**Given data**

-*-

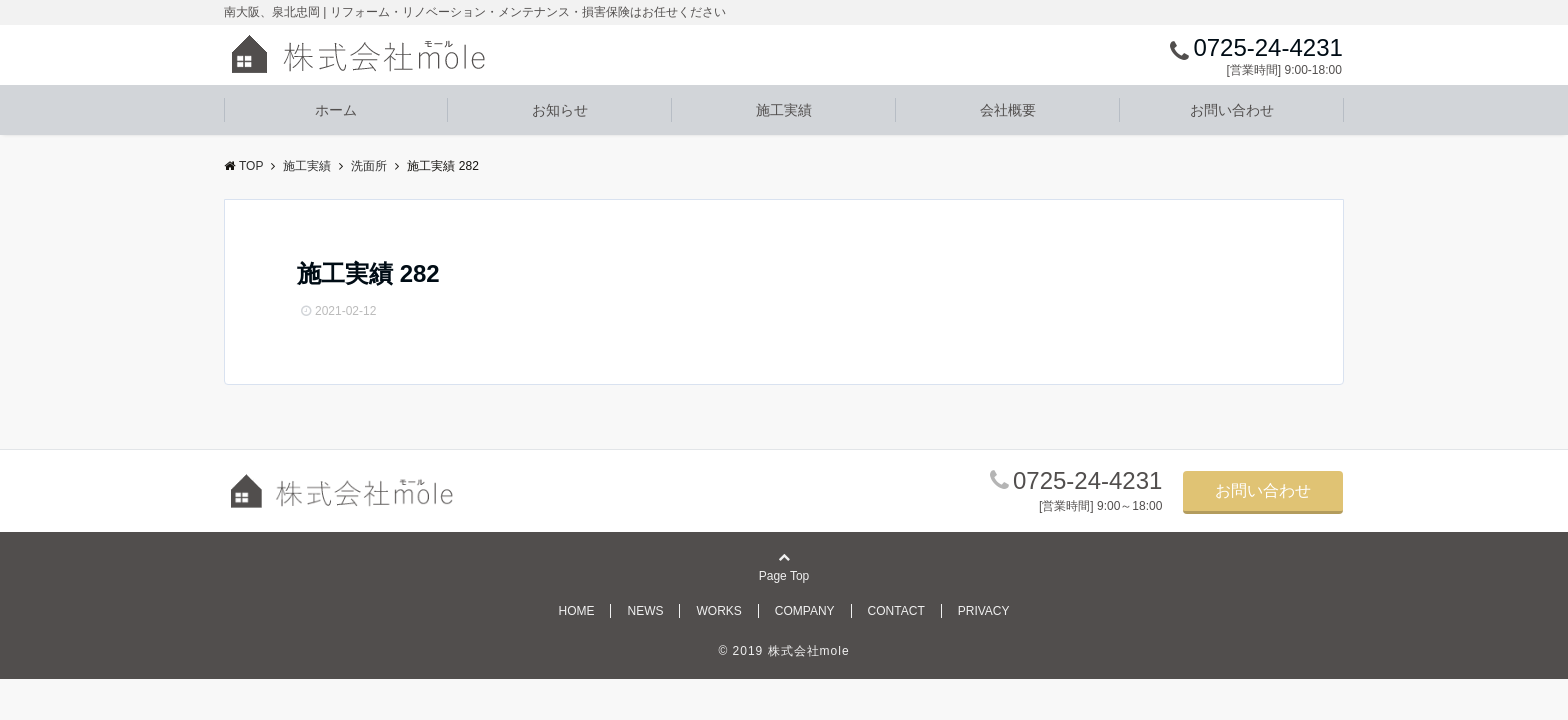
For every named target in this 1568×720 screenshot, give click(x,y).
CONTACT (896, 611)
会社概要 (1008, 110)
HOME (576, 611)
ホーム (336, 110)
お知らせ (560, 110)
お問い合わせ (1232, 110)
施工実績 (784, 110)
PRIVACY (984, 611)
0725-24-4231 (1087, 480)
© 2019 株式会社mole (783, 651)
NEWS (645, 611)
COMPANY (805, 611)
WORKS (718, 611)
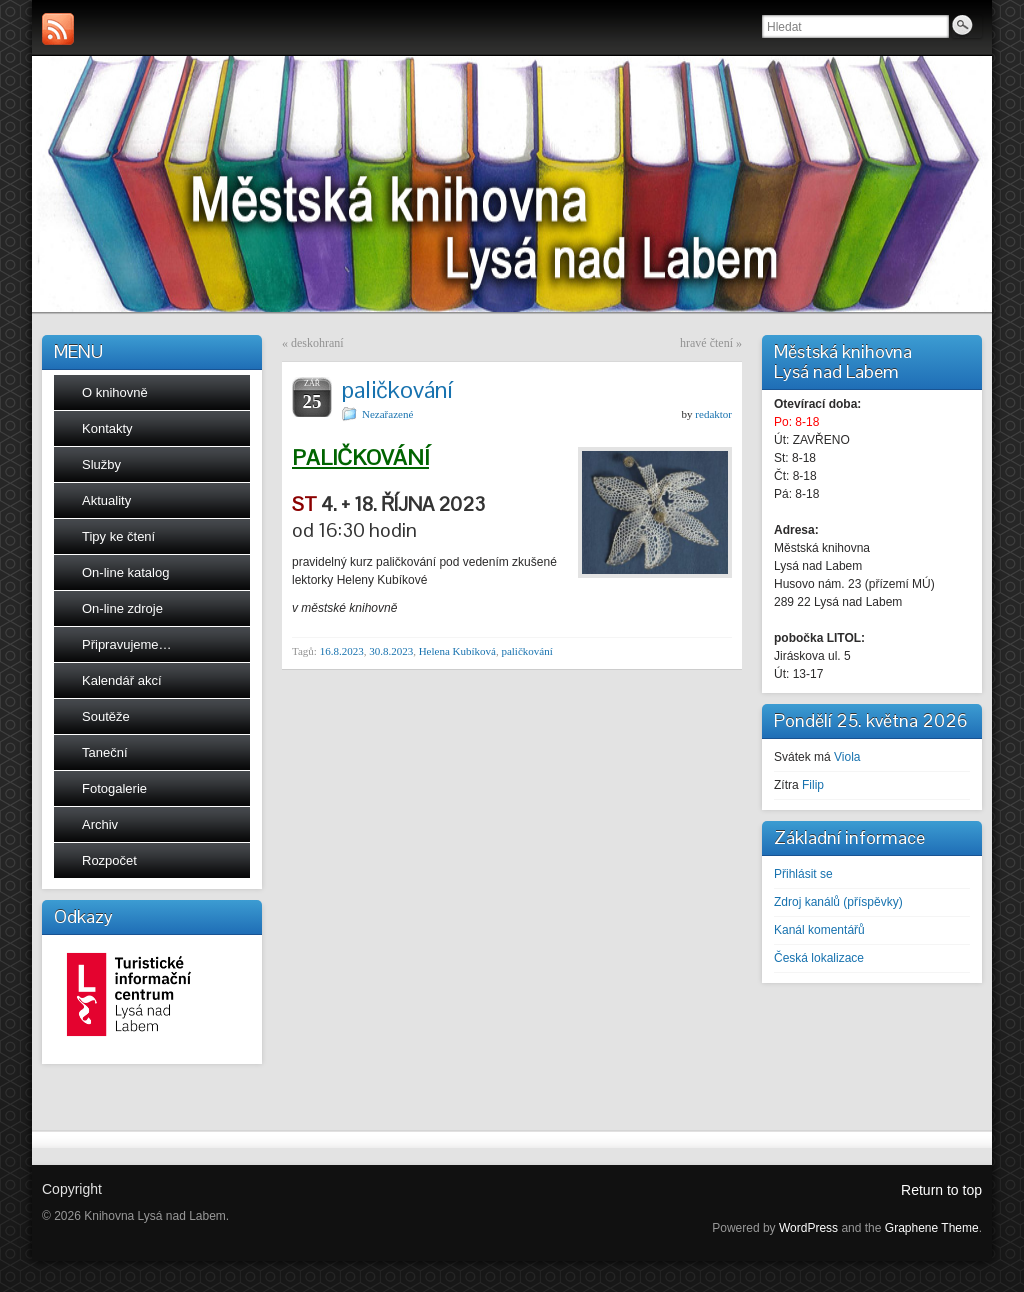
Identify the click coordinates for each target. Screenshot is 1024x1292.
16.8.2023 (342, 651)
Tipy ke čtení (118, 536)
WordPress (808, 1228)
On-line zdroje (122, 608)
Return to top (941, 1190)
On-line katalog (125, 572)
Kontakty (107, 428)
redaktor (713, 414)
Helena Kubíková (457, 651)
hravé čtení (706, 343)
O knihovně (115, 392)
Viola (847, 757)
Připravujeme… (127, 644)
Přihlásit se (803, 874)
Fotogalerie (114, 788)
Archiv (100, 824)
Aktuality (106, 500)
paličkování (526, 651)
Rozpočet (109, 860)
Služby (101, 464)
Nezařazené (387, 414)
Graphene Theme (932, 1228)
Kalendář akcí (122, 680)
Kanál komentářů (819, 930)
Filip (813, 785)
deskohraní (317, 343)
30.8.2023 (391, 651)
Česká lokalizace (819, 958)
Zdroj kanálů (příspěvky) (838, 902)
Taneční (105, 752)
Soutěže (106, 716)
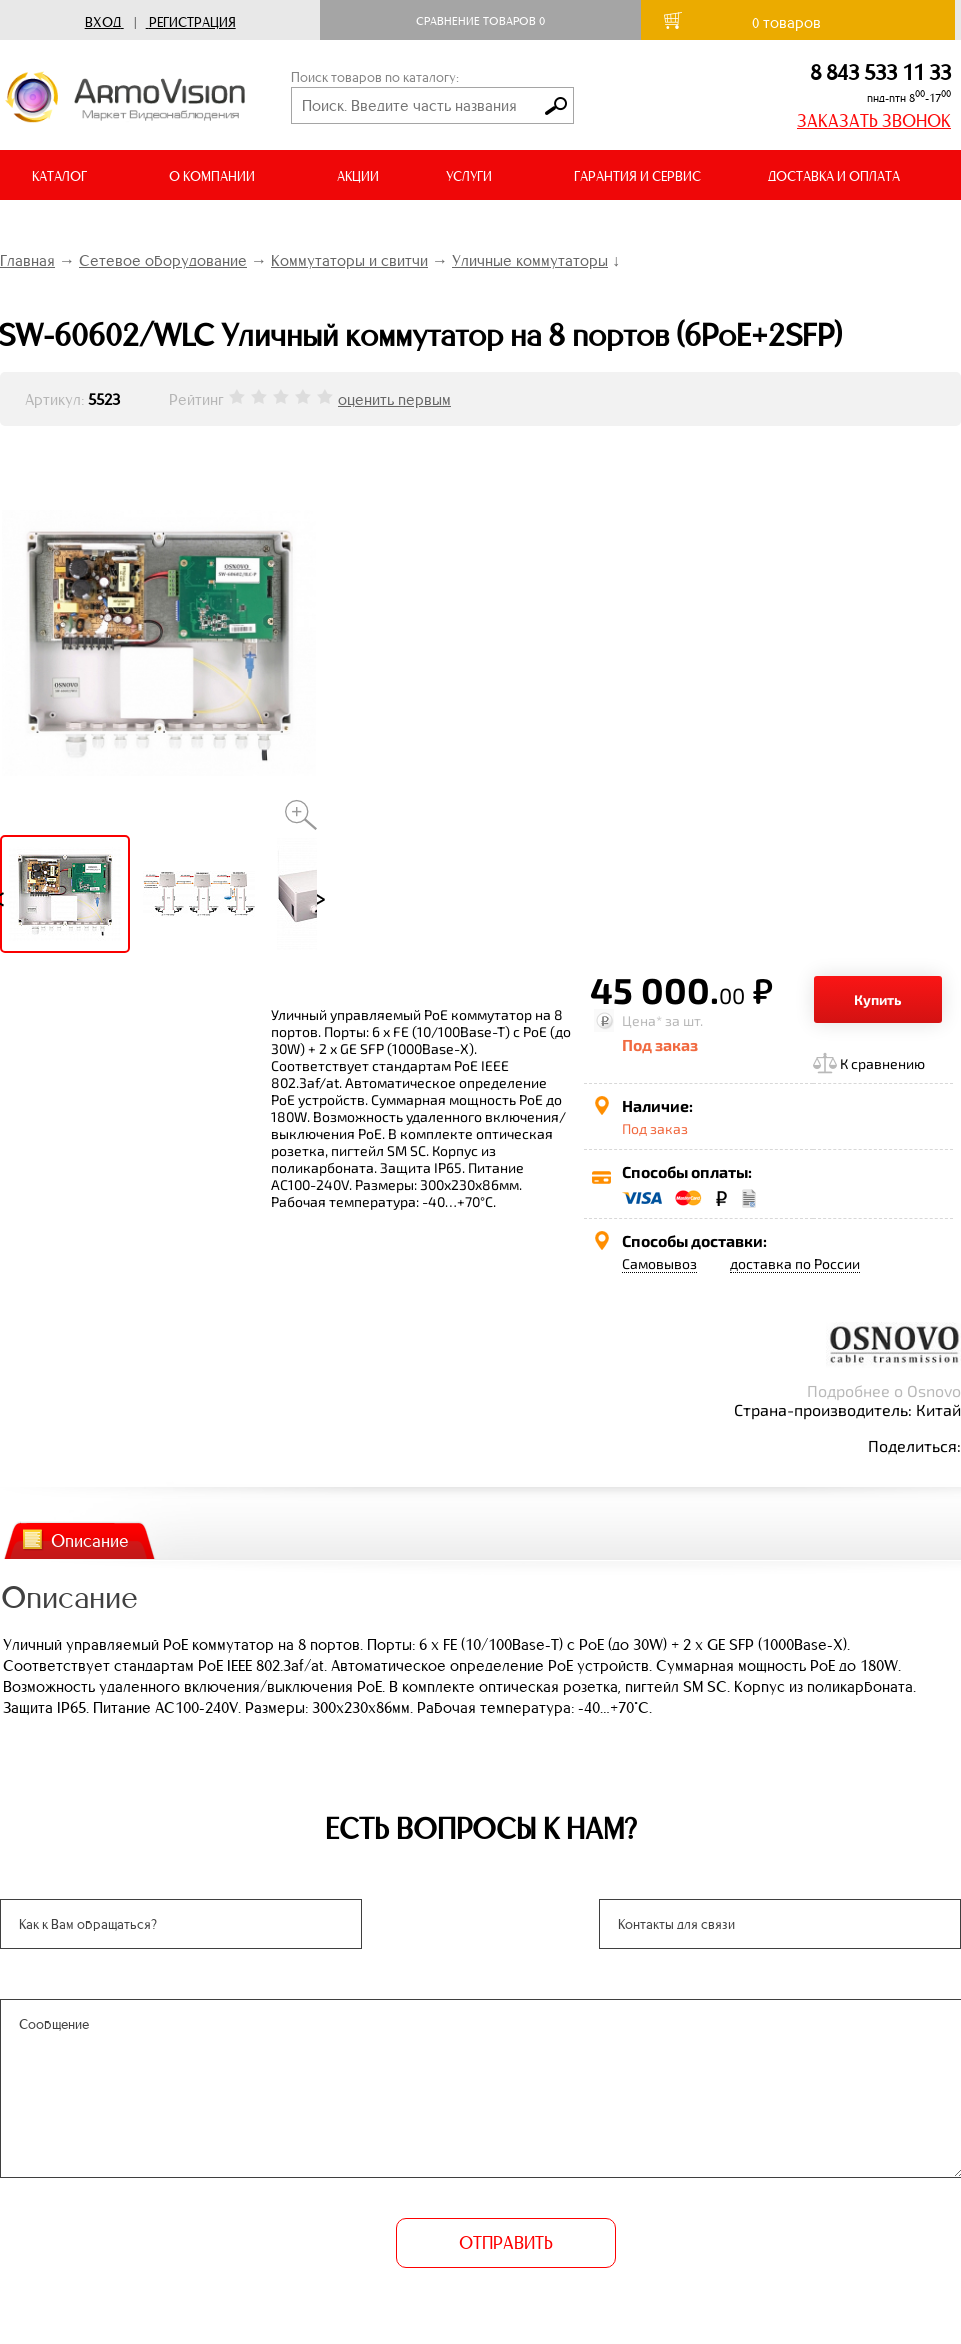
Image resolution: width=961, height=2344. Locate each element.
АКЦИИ (358, 176)
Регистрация (192, 22)
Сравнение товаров (480, 21)
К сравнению (882, 1063)
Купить (878, 999)
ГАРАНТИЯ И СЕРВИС (637, 176)
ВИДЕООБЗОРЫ (79, 226)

-*-

**Work instructions**
Every line that contains the string "each" should be copied from the entries.

**Response box**
Identify the click coordinates for each target. Screenshot is 1024x1292.
Image resolution: width=961, height=2344. Locate each element.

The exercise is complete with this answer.